### YOUR TASK
A word-for-word reproduction of the listing is required.

### DATA TO EXAMINE
┌──

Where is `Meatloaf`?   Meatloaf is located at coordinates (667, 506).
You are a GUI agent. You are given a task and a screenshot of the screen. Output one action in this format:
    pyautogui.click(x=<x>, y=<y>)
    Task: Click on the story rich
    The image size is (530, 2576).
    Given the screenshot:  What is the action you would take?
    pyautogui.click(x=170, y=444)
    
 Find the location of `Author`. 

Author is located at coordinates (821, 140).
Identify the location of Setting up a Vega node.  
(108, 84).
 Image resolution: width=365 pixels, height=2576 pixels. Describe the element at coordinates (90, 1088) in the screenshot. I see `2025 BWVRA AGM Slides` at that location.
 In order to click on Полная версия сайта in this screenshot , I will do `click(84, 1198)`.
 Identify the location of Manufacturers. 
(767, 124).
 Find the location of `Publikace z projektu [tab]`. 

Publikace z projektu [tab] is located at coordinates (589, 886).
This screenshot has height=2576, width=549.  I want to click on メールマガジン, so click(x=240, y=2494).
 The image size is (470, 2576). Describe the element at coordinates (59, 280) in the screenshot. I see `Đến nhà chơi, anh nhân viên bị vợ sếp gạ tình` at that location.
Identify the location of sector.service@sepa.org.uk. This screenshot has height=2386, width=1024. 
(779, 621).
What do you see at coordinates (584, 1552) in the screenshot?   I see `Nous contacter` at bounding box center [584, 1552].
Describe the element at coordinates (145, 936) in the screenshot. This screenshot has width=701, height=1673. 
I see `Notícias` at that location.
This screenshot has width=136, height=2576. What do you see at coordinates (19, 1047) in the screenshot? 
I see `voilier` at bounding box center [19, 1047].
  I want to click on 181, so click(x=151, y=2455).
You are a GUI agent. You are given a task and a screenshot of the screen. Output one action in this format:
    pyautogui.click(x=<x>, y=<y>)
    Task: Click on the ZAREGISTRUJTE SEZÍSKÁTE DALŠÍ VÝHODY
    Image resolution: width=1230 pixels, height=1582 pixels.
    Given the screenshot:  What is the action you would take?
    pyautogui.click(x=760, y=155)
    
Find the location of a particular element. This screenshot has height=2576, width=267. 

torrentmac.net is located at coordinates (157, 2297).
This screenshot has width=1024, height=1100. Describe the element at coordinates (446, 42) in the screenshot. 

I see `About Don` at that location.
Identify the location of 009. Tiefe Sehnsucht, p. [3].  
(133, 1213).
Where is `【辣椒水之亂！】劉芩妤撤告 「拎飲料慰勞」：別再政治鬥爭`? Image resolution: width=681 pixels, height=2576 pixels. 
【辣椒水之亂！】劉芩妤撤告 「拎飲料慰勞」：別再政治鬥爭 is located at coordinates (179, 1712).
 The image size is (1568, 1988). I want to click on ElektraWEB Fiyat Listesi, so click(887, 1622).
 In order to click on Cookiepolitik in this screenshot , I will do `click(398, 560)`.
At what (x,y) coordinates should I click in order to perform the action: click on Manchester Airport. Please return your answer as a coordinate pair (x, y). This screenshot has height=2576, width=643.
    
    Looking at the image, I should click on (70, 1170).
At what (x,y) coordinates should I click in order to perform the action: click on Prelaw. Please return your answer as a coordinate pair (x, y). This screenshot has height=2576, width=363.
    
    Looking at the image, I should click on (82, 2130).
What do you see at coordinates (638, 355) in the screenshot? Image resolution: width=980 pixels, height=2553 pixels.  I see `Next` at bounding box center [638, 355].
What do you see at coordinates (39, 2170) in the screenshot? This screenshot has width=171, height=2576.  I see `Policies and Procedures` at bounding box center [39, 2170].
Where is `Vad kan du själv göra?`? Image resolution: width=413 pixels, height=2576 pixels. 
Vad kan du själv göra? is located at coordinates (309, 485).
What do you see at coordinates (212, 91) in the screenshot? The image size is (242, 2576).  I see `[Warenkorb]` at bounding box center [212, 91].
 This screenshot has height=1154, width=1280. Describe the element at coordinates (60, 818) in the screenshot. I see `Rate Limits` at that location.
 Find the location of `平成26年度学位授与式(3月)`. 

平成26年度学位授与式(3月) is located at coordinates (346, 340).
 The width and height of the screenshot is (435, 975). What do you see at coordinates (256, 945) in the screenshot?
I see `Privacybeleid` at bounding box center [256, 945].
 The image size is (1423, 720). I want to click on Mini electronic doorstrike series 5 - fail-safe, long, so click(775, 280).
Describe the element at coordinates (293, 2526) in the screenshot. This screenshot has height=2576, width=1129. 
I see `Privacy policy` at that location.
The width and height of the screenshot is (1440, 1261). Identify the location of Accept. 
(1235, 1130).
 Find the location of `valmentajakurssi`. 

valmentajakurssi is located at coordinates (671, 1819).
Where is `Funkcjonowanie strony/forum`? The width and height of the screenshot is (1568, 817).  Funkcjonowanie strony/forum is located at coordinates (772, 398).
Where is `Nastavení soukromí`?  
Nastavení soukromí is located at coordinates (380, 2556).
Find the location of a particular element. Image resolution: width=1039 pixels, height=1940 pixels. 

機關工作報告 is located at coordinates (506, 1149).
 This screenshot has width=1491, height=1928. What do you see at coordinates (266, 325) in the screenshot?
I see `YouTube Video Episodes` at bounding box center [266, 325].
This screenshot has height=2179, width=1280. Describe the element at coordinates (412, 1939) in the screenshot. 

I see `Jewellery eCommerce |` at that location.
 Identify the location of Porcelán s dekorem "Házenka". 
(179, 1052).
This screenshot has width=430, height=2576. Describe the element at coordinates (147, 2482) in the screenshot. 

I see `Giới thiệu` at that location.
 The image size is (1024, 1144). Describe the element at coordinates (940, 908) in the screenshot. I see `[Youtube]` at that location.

└──

### RESPONSE BOX
Where is `Meatloaf`?   Meatloaf is located at coordinates (667, 506).
You are a GUI agent. You are given a task and a screenshot of the screen. Output one action in this format:
    pyautogui.click(x=<x>, y=<y>)
    Task: Click on the story rich
    The image size is (530, 2576).
    Given the screenshot:  What is the action you would take?
    pyautogui.click(x=170, y=444)
    
 Find the location of `Author`. 

Author is located at coordinates (821, 140).
Identify the location of Setting up a Vega node.  
(108, 84).
 Image resolution: width=365 pixels, height=2576 pixels. Describe the element at coordinates (90, 1088) in the screenshot. I see `2025 BWVRA AGM Slides` at that location.
 In order to click on Полная версия сайта in this screenshot , I will do `click(84, 1198)`.
 Identify the location of Manufacturers. 
(767, 124).
 Find the location of `Publikace z projektu [tab]`. 

Publikace z projektu [tab] is located at coordinates (589, 886).
This screenshot has height=2576, width=549.  I want to click on メールマガジン, so click(x=240, y=2494).
 The image size is (470, 2576). Describe the element at coordinates (59, 280) in the screenshot. I see `Đến nhà chơi, anh nhân viên bị vợ sếp gạ tình` at that location.
Identify the location of sector.service@sepa.org.uk. This screenshot has height=2386, width=1024. 
(779, 621).
What do you see at coordinates (584, 1552) in the screenshot?   I see `Nous contacter` at bounding box center [584, 1552].
Describe the element at coordinates (145, 936) in the screenshot. This screenshot has width=701, height=1673. 
I see `Notícias` at that location.
This screenshot has width=136, height=2576. What do you see at coordinates (19, 1047) in the screenshot? 
I see `voilier` at bounding box center [19, 1047].
  I want to click on 181, so click(x=151, y=2455).
You are a GUI agent. You are given a task and a screenshot of the screen. Output one action in this format:
    pyautogui.click(x=<x>, y=<y>)
    Task: Click on the ZAREGISTRUJTE SEZÍSKÁTE DALŠÍ VÝHODY
    Image resolution: width=1230 pixels, height=1582 pixels.
    Given the screenshot:  What is the action you would take?
    pyautogui.click(x=760, y=155)
    
Find the location of a particular element. This screenshot has height=2576, width=267. 

torrentmac.net is located at coordinates (157, 2297).
This screenshot has width=1024, height=1100. Describe the element at coordinates (446, 42) in the screenshot. 

I see `About Don` at that location.
Identify the location of 009. Tiefe Sehnsucht, p. [3].  
(133, 1213).
Where is `【辣椒水之亂！】劉芩妤撤告 「拎飲料慰勞」：別再政治鬥爭`? Image resolution: width=681 pixels, height=2576 pixels. 
【辣椒水之亂！】劉芩妤撤告 「拎飲料慰勞」：別再政治鬥爭 is located at coordinates (179, 1712).
 The image size is (1568, 1988). I want to click on ElektraWEB Fiyat Listesi, so click(887, 1622).
 In order to click on Cookiepolitik in this screenshot , I will do `click(398, 560)`.
At what (x,y) coordinates should I click in order to perform the action: click on Manchester Airport. Please return your answer as a coordinate pair (x, y). This screenshot has height=2576, width=643.
    
    Looking at the image, I should click on (70, 1170).
At what (x,y) coordinates should I click in order to perform the action: click on Prelaw. Please return your answer as a coordinate pair (x, y). This screenshot has height=2576, width=363.
    
    Looking at the image, I should click on (82, 2130).
What do you see at coordinates (638, 355) in the screenshot? Image resolution: width=980 pixels, height=2553 pixels.  I see `Next` at bounding box center [638, 355].
What do you see at coordinates (39, 2170) in the screenshot? This screenshot has width=171, height=2576.  I see `Policies and Procedures` at bounding box center [39, 2170].
Where is `Vad kan du själv göra?`? Image resolution: width=413 pixels, height=2576 pixels. 
Vad kan du själv göra? is located at coordinates (309, 485).
What do you see at coordinates (212, 91) in the screenshot? The image size is (242, 2576).  I see `[Warenkorb]` at bounding box center [212, 91].
 This screenshot has height=1154, width=1280. Describe the element at coordinates (60, 818) in the screenshot. I see `Rate Limits` at that location.
 Find the location of `平成26年度学位授与式(3月)`. 

平成26年度学位授与式(3月) is located at coordinates (346, 340).
 The width and height of the screenshot is (435, 975). What do you see at coordinates (256, 945) in the screenshot?
I see `Privacybeleid` at bounding box center [256, 945].
 The image size is (1423, 720). I want to click on Mini electronic doorstrike series 5 - fail-safe, long, so click(775, 280).
Describe the element at coordinates (293, 2526) in the screenshot. This screenshot has height=2576, width=1129. 
I see `Privacy policy` at that location.
The width and height of the screenshot is (1440, 1261). Identify the location of Accept. 
(1235, 1130).
 Find the location of `valmentajakurssi`. 

valmentajakurssi is located at coordinates (671, 1819).
Where is `Funkcjonowanie strony/forum`? The width and height of the screenshot is (1568, 817).  Funkcjonowanie strony/forum is located at coordinates (772, 398).
Where is `Nastavení soukromí`?  
Nastavení soukromí is located at coordinates (380, 2556).
Find the location of a particular element. Image resolution: width=1039 pixels, height=1940 pixels. 

機關工作報告 is located at coordinates (506, 1149).
 This screenshot has width=1491, height=1928. What do you see at coordinates (266, 325) in the screenshot?
I see `YouTube Video Episodes` at bounding box center [266, 325].
This screenshot has height=2179, width=1280. Describe the element at coordinates (412, 1939) in the screenshot. 

I see `Jewellery eCommerce |` at that location.
 Identify the location of Porcelán s dekorem "Házenka". 
(179, 1052).
This screenshot has width=430, height=2576. Describe the element at coordinates (147, 2482) in the screenshot. 

I see `Giới thiệu` at that location.
 The image size is (1024, 1144). Describe the element at coordinates (940, 908) in the screenshot. I see `[Youtube]` at that location.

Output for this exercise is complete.